Although surgery for degenerative conditions affecting the lumbar spine is a common type of treatment, it was excluded from the present study as most RCT compare different surgical techniques. To our knowledge, the only exception is the study by Fritzell et al. [22] comparing lumbar fusion with a no-treatment group. Most patients with chronic low-back pain who are referred to a surgical clinic have been through several non-surgical treatments, inclusive exercises, and they often demand surgical treatment. Hence, it might be a hard task for the physician to persuade these patients to be enrolled into a RCT, since there is a risk they will be randomized to the no-treatment group.

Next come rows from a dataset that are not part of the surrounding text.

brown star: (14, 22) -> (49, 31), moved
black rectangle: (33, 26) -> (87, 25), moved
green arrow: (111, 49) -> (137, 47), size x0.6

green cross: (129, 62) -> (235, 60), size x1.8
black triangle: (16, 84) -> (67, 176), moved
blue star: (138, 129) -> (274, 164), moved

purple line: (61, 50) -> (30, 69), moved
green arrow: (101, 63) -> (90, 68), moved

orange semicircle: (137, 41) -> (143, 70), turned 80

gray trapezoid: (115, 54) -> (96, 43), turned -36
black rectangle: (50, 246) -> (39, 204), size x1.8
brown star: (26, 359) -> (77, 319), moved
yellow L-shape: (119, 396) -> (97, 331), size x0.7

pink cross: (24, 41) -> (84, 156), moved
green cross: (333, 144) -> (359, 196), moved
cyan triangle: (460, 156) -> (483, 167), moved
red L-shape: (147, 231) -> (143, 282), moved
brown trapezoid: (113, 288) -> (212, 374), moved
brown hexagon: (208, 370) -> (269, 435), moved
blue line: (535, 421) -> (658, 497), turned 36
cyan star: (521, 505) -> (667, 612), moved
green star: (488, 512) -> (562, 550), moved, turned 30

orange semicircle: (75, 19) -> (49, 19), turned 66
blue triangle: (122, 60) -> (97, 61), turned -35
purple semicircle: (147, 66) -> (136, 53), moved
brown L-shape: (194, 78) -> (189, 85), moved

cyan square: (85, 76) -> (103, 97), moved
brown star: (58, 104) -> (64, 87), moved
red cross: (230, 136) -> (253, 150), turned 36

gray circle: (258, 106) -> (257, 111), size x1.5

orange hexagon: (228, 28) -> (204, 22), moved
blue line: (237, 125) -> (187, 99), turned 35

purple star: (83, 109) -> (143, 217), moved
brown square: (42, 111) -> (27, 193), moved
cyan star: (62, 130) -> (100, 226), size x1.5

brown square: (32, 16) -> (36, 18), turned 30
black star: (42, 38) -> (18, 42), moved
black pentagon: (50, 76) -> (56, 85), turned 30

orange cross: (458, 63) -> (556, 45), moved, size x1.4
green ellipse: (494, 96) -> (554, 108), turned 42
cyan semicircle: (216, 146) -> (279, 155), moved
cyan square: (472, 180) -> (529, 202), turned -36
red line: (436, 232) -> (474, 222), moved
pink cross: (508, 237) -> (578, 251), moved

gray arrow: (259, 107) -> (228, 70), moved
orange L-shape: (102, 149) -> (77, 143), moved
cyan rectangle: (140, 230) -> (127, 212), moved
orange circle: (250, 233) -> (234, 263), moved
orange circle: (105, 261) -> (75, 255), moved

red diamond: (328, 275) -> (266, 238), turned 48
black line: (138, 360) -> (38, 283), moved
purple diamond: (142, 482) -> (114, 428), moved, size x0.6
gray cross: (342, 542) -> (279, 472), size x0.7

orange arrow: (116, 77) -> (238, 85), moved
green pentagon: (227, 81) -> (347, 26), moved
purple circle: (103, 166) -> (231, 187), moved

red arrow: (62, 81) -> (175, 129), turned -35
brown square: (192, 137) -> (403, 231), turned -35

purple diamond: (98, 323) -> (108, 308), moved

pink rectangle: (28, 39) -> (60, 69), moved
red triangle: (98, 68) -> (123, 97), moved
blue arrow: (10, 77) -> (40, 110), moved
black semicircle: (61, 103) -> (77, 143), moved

Another limitation is the quality of the included studies. Generally, they ranged from 3 to 7 according to the 11-item criteria list, with a few exceptions of 9 and 11, both for acute and chronic LBP (Tables 3 and 8). In addition, in several studies, mostly concerning manipulation, the variability of the effect estimate was not reported and for this reason we used the SD from other studies. Although, we performed sensitivity analyses, this is a limitation that calls for a cautious interpretation of the results.

Table 8 Description of the included studies for chronic low-back pain

Overall, the follow-up in most of the studies was insufficient. Exercise therapy has short and long-term follow-ups both for the acute and the chronic condition, but apart from this treatment there is a lack of long-term follow up. However, it is likely that long-term follow-up would not change the conclusion in current study, as the effect sizes in general were small at short-term follow-up and would most probably not have changed at long-term follow-up.

Outcomes measurements in the field of LBP are pain and function measured by psychometric scales. In the present study, there were several different scales both for pain and function. Although the measurements can be standardized by calculating effect size or by rescaling individual trials outcome for pain and functioning from 0 to 100, comparison of trials would be more easy and precise by using the same scales as recommended by Bombardier et al. [11].

It is common to accept co-interventions in RCT and it might be difficult to carry out RCT not allowing patients to visit other health care providers. However, co-interventions contribute to blur the effects of the treatments in the RCT, so that is the reason for our decision to exclude trials where patients were allowed to have co-interventions [47, 58, 67].

In conclusion, the effect sizes for the pure benefit of treatments of LBP that are compared to no-treatment groups were small to moderate for both the acute and chronic conditions. There was a lack of long-term follow up for pain and function and the quality of the studies were low to moderate. For increasing our knowledge about treatments of non-specific LBP, there is still a need to develop more effective interventions.